§ **INPUT MATERIAL**

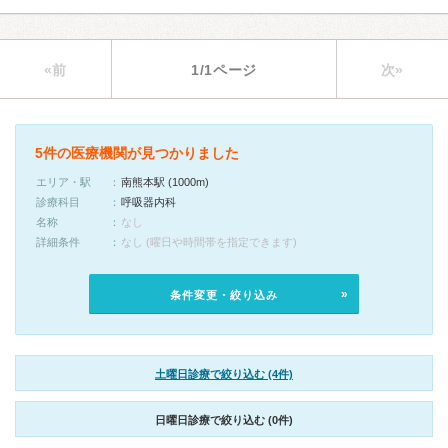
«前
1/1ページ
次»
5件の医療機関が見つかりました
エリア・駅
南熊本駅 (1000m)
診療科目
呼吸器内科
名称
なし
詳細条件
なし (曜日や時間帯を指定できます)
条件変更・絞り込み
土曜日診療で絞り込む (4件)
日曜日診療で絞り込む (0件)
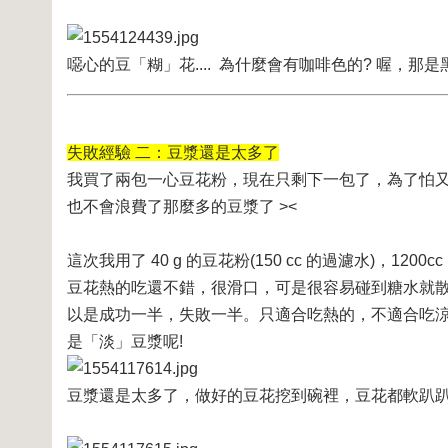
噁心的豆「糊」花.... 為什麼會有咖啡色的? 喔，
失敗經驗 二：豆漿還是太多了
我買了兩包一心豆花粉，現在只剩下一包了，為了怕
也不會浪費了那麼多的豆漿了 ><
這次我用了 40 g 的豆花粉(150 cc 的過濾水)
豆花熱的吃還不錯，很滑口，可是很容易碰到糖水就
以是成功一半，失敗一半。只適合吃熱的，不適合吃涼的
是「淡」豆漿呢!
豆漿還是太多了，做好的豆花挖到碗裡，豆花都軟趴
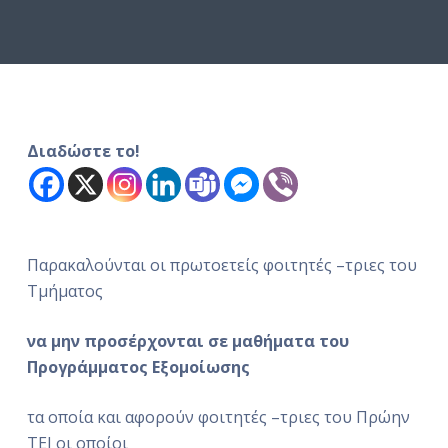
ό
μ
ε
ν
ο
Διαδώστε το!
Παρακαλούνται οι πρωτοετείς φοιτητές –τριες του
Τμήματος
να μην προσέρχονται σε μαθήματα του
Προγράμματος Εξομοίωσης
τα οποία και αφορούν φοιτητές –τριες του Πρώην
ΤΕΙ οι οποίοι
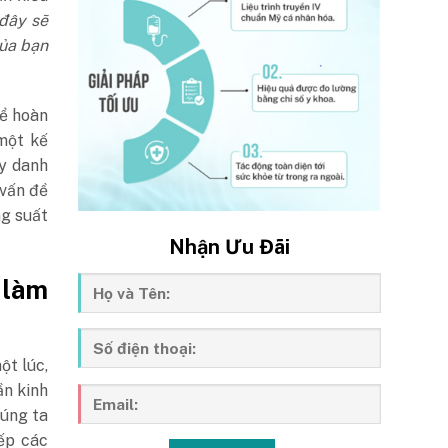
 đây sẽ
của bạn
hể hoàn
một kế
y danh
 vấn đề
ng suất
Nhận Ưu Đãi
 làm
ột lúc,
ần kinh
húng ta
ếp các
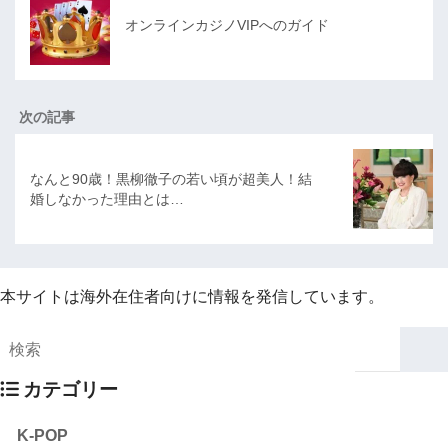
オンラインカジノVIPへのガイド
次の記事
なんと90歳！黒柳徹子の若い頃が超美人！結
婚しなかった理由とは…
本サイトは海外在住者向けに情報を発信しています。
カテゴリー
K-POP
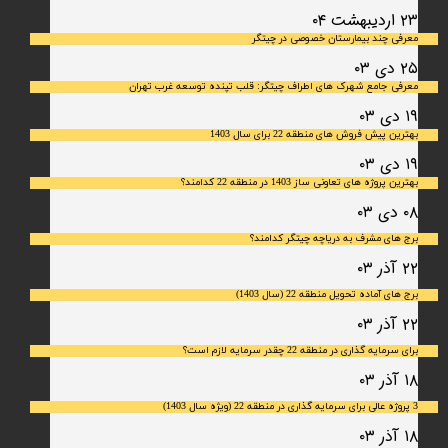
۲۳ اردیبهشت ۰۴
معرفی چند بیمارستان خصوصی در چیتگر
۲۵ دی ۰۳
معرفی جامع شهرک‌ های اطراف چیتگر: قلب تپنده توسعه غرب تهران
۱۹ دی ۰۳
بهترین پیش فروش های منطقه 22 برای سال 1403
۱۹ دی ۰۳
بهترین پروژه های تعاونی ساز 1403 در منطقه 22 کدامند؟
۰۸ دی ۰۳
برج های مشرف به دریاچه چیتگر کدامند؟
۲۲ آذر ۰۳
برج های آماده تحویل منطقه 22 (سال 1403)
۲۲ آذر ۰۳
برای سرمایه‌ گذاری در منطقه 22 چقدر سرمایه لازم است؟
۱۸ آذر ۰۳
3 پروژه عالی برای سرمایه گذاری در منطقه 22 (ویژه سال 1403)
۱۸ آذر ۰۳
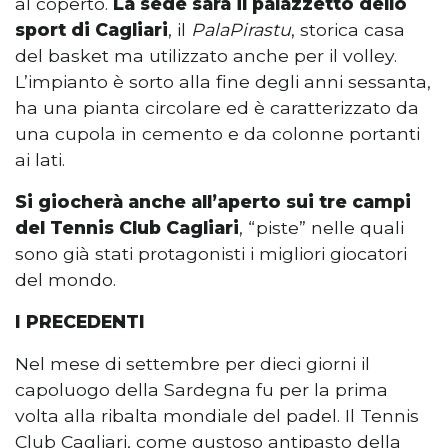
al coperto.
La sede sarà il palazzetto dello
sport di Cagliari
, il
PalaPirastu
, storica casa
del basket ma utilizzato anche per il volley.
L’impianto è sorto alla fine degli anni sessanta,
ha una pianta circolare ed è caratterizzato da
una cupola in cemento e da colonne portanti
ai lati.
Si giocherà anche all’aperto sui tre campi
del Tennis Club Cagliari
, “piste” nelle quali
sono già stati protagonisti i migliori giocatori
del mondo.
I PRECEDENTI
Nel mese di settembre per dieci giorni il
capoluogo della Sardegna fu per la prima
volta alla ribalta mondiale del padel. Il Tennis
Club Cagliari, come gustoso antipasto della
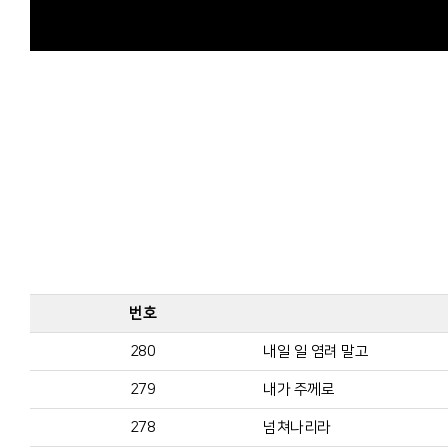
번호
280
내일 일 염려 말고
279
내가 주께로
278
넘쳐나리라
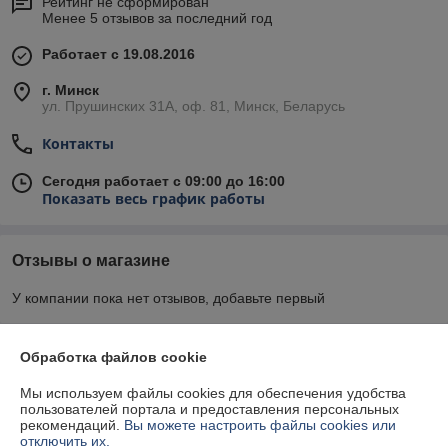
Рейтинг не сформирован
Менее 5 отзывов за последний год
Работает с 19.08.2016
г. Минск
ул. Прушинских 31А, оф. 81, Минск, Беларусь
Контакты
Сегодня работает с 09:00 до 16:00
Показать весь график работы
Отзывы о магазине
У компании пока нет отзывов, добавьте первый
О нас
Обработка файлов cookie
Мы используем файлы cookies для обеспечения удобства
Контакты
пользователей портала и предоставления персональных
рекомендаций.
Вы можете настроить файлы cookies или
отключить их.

§ **ACTION ITEM**
Using the listing above, show each line with the word "پروژه" in it.

§ **TASK RESPONSE**
بهترین پروژه های تعاونی ساز 1403 در منطقه 22 کدامند؟
3 پروژه عالی برای سرمایه گذاری در منطقه 22 (ویژه سال 1403)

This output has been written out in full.